When the instrument enters and exits the well bore 1, a certain support is needed, and meanwhile friction between the instrument and the well bore 1 is reduced. The inner pulley support 6 is made of stainless steel or copper, has a shape of a circular arc smaller than a semicircle, and has the same radian as that of the inner wall of the shaft 1. At least 4 mounting holes are symmetrically formed in the surface of the inner pulley bracket 6, a rolling shaft is fixedly mounted, the diameter of the rolling shaft is larger than the thickness of the inner pulley bracket 6, and accordingly the rolling shaft is contacted with the inner wall of the shaft 1 and the outer wall of an instrument respectively and can slide along the inner wall of the shaft 1.

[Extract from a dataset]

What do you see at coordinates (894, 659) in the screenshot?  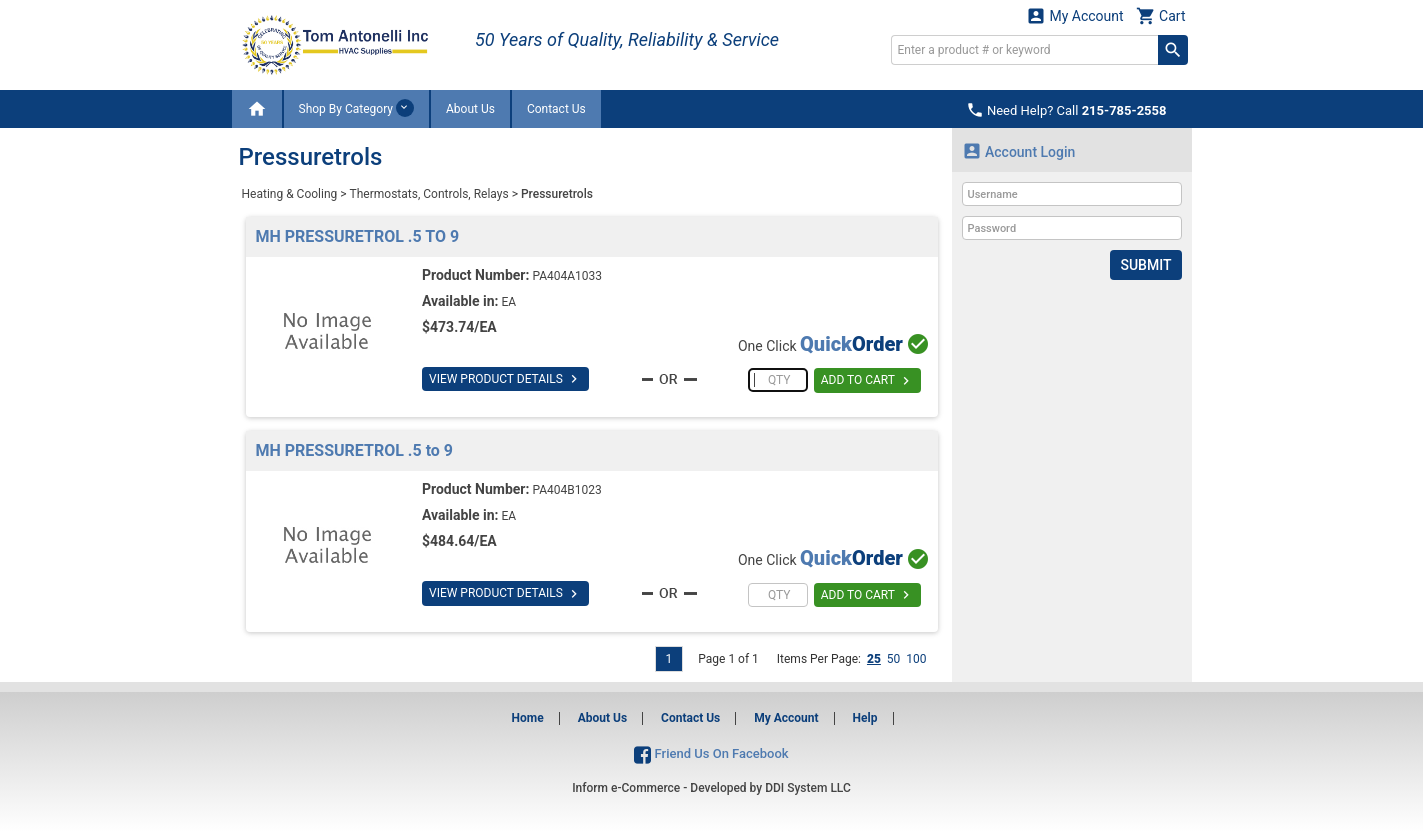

The working process of the invention is as follows: the shaft 1 is horizontally placed on the shaft support 7, and at least 3 support points are provided for avoiding deformation of the shaft, and are uniformly and stably supported at the two ends and the middle of the shaft 1. The instrument is placed on a pulley cradle 6 and the axes of the well bore 1 and the instrument should be in line. The instrument is pushed into the well bore 1 through the inner pulley support 6, and at least two inner pulley supports 6 are placed in the well bore 1 in order to support the instrument at least at two points all the time in the pushing process and reduce the friction between the instrument and the well bore. Pushing one end of the instrument to a proper position, enabling the transmitting and receiving measurement and control circuit 9 to be positioned outside the shaft 1, enabling the acoustic drill collar 8 provided with the transducer and the sound insulator to be positioned in the shaft 1, connecting the water inlet pipe 4 with a water source after installing the sealing sleeve between the plugs 3 at two ends and the instrument, opening the valve of the water inlet pipe 4, closing the valve of the water outlet pipe 5, filling the shaft 1 with water and closing the valve of the water inlet pipe 4, and then scaling and testing the instrument. If the measurement and control circuit 9 is to be debugged, the protection cylinder of the circuit can be detached, and real-time online debugging is performed. After the scale test is finished, the valve of the water outlet pipe 5 is opened, and the water in the shaft is emptied. The instrument is removed from the wellbore 1 in the reverse of the above.